Nick Carraway zieht 1922 nach New York und verstrickt sich in das Leben seines wohlhabenden Nachbarn Jay Gatsby und seiner Cousine Daisy Buchanan. Als Gatsbys opulente Partys und seine verborgene Vergangenheit enthüllt werden, führt sein verzweifeltes Bemühen, die Geschichte mit Daisy neu zu schreiben, zu Gewalt, Verrat und dem Zusammenbruch des amerikanischen Traums.

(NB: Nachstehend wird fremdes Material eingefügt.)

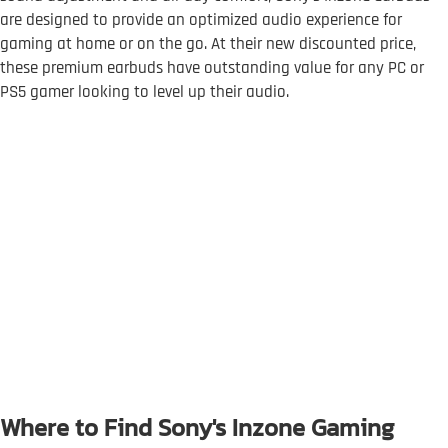
are designed to provide an optimized audio experience for
gaming at home or on the go. At their new discounted price,
these premium earbuds have outstanding value for any PC or
PS5 gamer looking to level up their audio.
Where to Find Sony's Inzone Gaming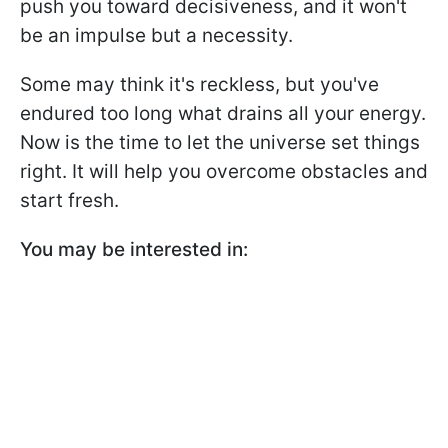
push you toward decisiveness, and it won't
be an impulse but a necessity.
Some may think it's reckless, but you've
endured too long what drains all your energy.
Now is the time to let the universe set things
right. It will help you overcome obstacles and
start fresh.
You may be interested in: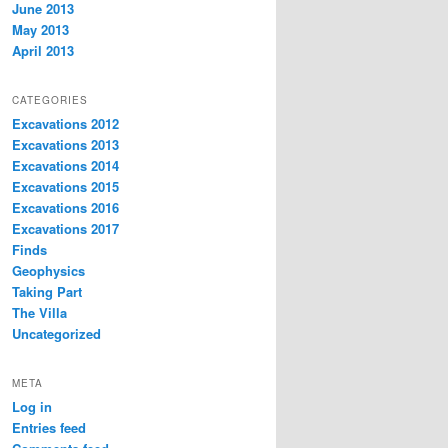
June 2013
May 2013
April 2013
CATEGORIES
Excavations 2012
Excavations 2013
Excavations 2014
Excavations 2015
Excavations 2016
Excavations 2017
Finds
Geophysics
Taking Part
The Villa
Uncategorized
META
Log in
Entries feed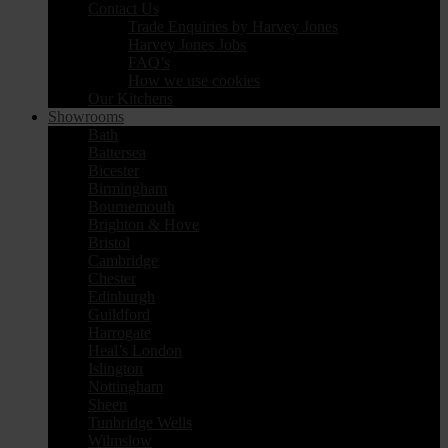
Contact Us
Trade Enquiries by Harvey Jones
Harvey Jones Jobs
FAQ’s
How we use cookies
Our Kitchens
Showrooms
Bath
Battersea
Bicester
Birmingham
Bournemouth
Brighton & Hove
Bristol
Cambridge
Chester
Edinburgh
Guildford
Harrogate
Heal’s London
Islington
Nottingham
Sheen
Tunbridge Wells
Wilmslow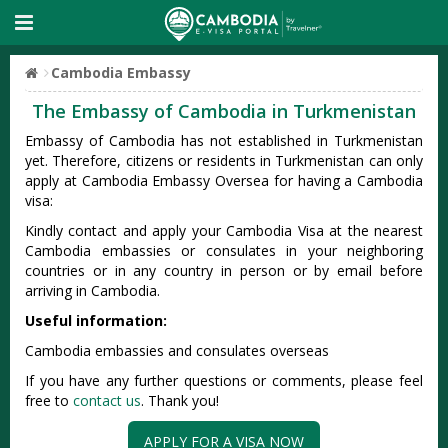
Cambodia Embassy
The Embassy of Cambodia in Turkmenistan
Embassy of Cambodia has not established in Turkmenistan
yet. Therefore, citizens or residents in Turkmenistan can only
apply at Cambodia Embassy Oversea for having a Cambodia
visa:
Kindly contact and apply your Cambodia Visa at the nearest
Cambodia embassies or consulates in your neighboring
countries or in any country in person or by email before
arriving in Cambodia.
Useful information:
Cambodia embassies and consulates overseas
If you have any further questions or comments, please feel
free to
contact us
. Thank you!
APPLY FOR A VISA NOW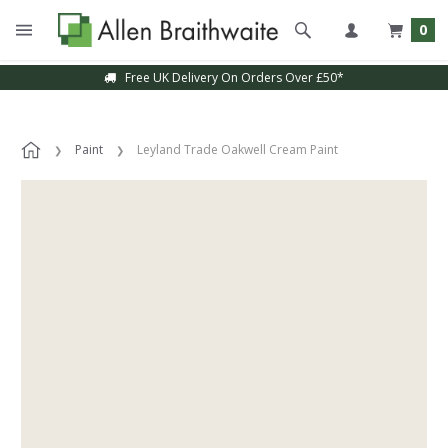
0
Free UK Delivery On Orders Over £50*
Paint
Leyland Trade Oakwell Cream Paint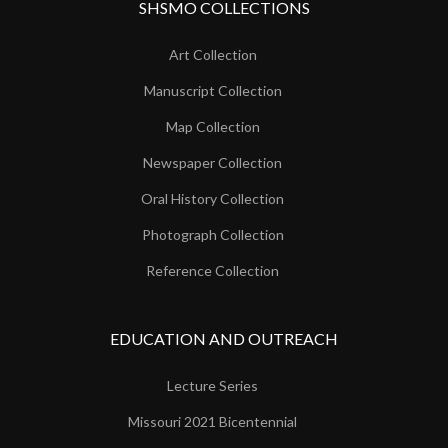
SHSMO COLLECTIONS
Art Collection
Manuscript Collection
Map Collection
Newspaper Collection
Oral History Collection
Photograph Collection
Reference Collection
EDUCATION AND OUTREACH
Lecture Series
Missouri 2021 Bicentennial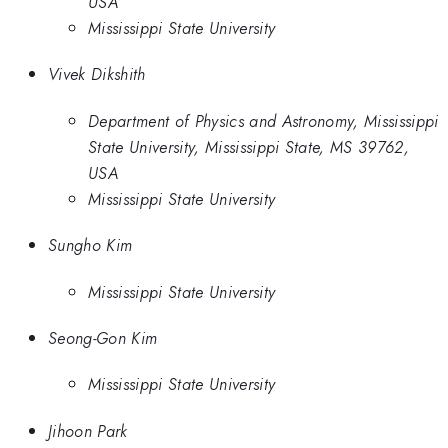
USA
Mississippi State University
Vivek Dikshith
Department of Physics and Astronomy, Mississippi
State University, Mississippi State, MS 39762,
USA
Mississippi State University
Sungho Kim
Mississippi State University
Seong-Gon Kim
Mississippi State University
Jihoon Park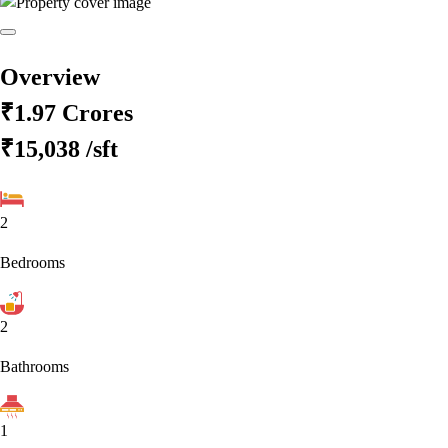
Overview
₹1.97 Crores
₹15,038
/sft
2
Bedrooms
2
Bathrooms
1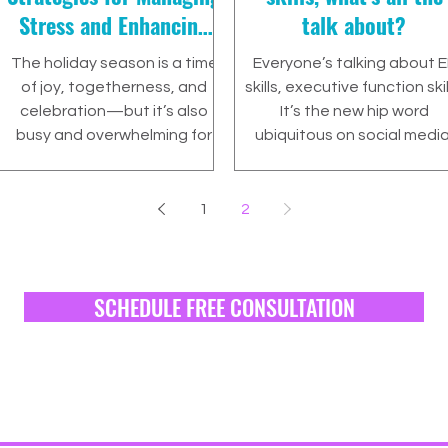
Stress and Enhancing
talk about?
Executive Function
The holiday season is a time
Everyone’s talking about E
Skills 🎄
of joy, togetherness, and
skills, executive function skil
celebration—but it’s also
It’s the new hip word
busy and overwhelming for
ubiquitous on social media
many families.
parenting discussions,...
1
2
SCHEDULE FREE CONSULTATION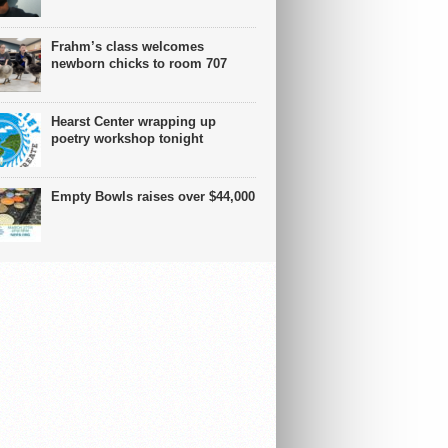
Frahm’s class welcomes
newborn chicks to room 707
Hearst Center wrapping up
poetry workshop tonight
Empty Bowls raises over $44,000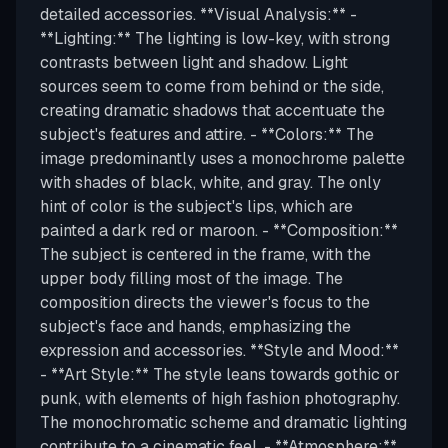
detailed accessories. **Visual Analysis:** -
**Lighting:** The lighting is low-key, with strong
contrasts between light and shadow. Light
sources seem to come from behind or the side,
creating dramatic shadows that accentuate the
subject's features and attire. - **Colors:** The
image predominantly uses a monochrome palette
with shades of black, white, and gray. The only
hint of color is the subject's lips, which are
painted a dark red or maroon. - **Composition:**
The subject is centered in the frame, with the
upper body filling most of the image. The
composition directs the viewer's focus to the
subject's face and hands, emphasizing the
expression and accessories. **Style and Mood:**
- **Art Style:** The style leans towards gothic or
punk, with elements of high fashion photography.
The monochromatic scheme and dramatic lighting
contribute to a cinematic feel. - **Atmosphere:**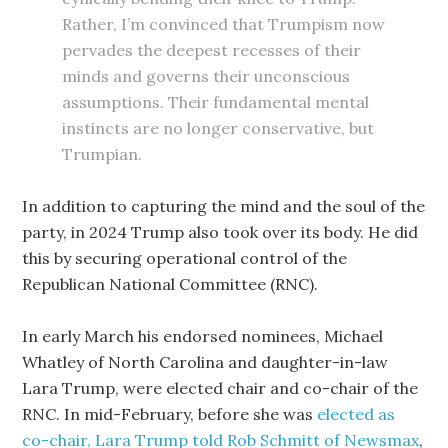
Rather, I’m convinced that Trumpism now
pervades the deepest recesses of their
minds and governs their unconscious
assumptions. Their fundamental mental
instincts are no longer conservative, but
Trumpian.
In addition to capturing the mind and the soul of the
party, in 2024 Trump also took over its body. He did
this by securing operational control of the
Republican National Committee (RNC).
In early March his endorsed nominees, Michael
Whatley of North Carolina and daughter-in-law
Lara Trump, were elected chair and co-chair of the
RNC. In mid-February, before she was
elected as
co-chair, Lara Trump told Rob Schmitt of Newsmax
,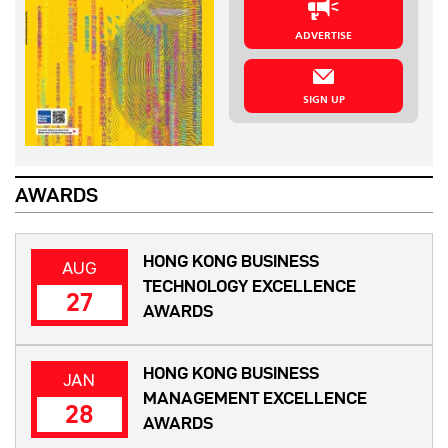
ADVERTISE
SIGN UP
AWARDS
HONG KONG BUSINESS
AUG
TECHNOLOGY EXCELLENCE
27
AWARDS
HONG KONG BUSINESS
JAN
MANAGEMENT EXCELLENCE
28
AWARDS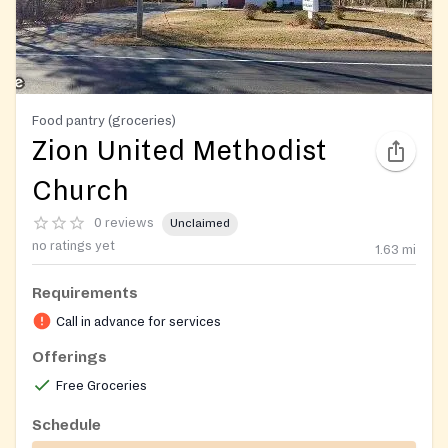
Food pantry (groceries)
Zion United Methodist
Church
0 reviews
Unclaimed
no ratings yet
1.63
mi
Requirements
Call in advance for services
Offerings
Free Groceries
Schedule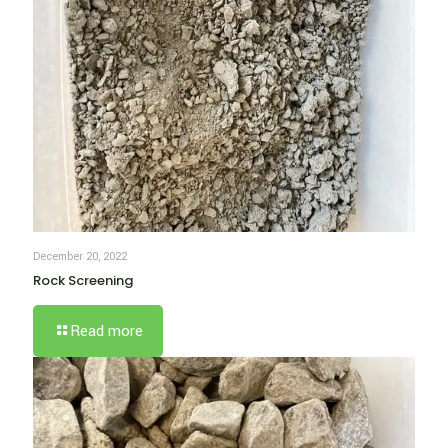
December 20, 2022
Rock Screening
Read more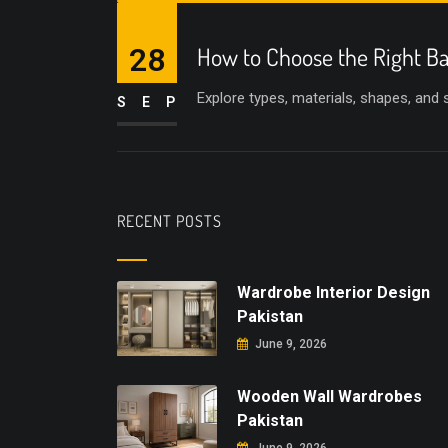
28
How to Choose the Right Ba
Explore types, materials, shapes, and
SEP
RECENT POSTS
Wardrobe Interior Design
Pakistan
June 9, 2026
Wooden Wall Wardrobes
Pakistan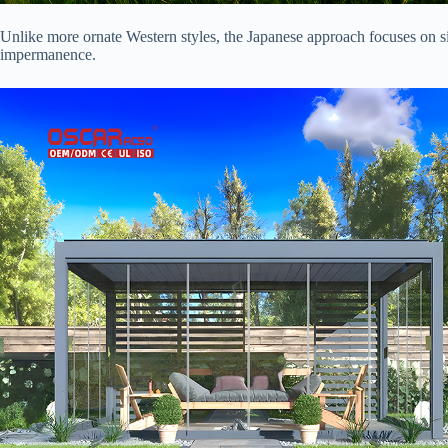
Unlike more ornate Western styles, the Japanese approach focuses on sim
impermanence.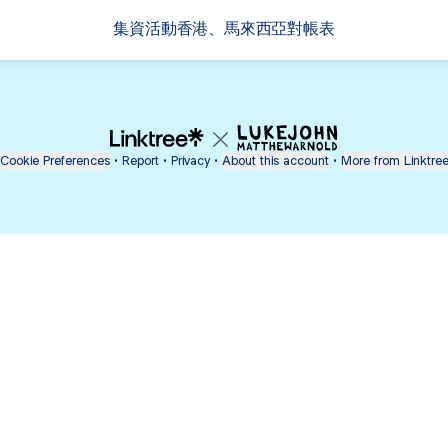
集資活動香港、馬來西亞對帳表
Cookie Preferences
•
Report
•
Privacy
•
About this account
•
More from Linktre
bout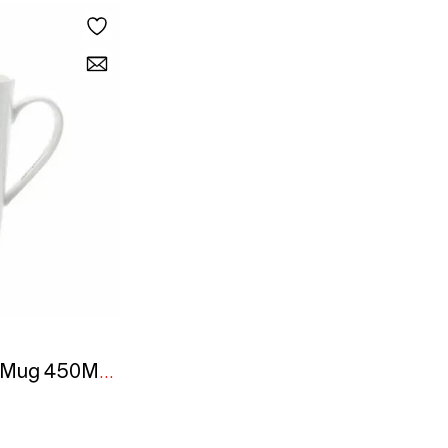
MW - Marini Ferlazzo Mug 450ML Tall African Lion Gift Boxed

Am Morgen der Beerdigung geht Nick nach New York, um Wolfshiem zu finden. Der Gangster spricht mit Ehrfurcht davon, wie er Gatsby als jungen Major entdeckte, gerade aus der Armee entlassen, in Uniform, weil er sich keine anderen Kleider leisten konnte, hungrig und verzweifelt. Er zog den Jungen aus dem Nichts empor, sagt er. Aber als Nick ihn bittet, zur Beerdigung zu kommen, lehnt Wolfshiem ab. Seine Regel ist, Freundschaft zu zeigen, solange ein Mann lebt. Wenn jemand getötet wird, hält er sich heraus.
Die Beerdigung findet in einem dichten Nieselregen statt. Ein Leichenwagen, eine Limousine mit Mr. Gatz, dem Pfarrer und Nick, ein Kombiwagen mit Bediensteten und dem Postboten von West Egg. Als sie den Friedhof betreten, hört Nick Schritte durch den Schlamm hinter ihnen platschen. Es ist der brillenäugige Mann aus Gatsbys Bibliothek, der Fremde, der einst darüber staunte, dass alle Bücher echt waren. Er konnte nicht zum Haus gelangen, sagt er. Und auch sonst niemand. Früher kamen sie zu Hunderten. Das arme Schwein, sagt er und wischt sich den Regen von den Brillengläsern.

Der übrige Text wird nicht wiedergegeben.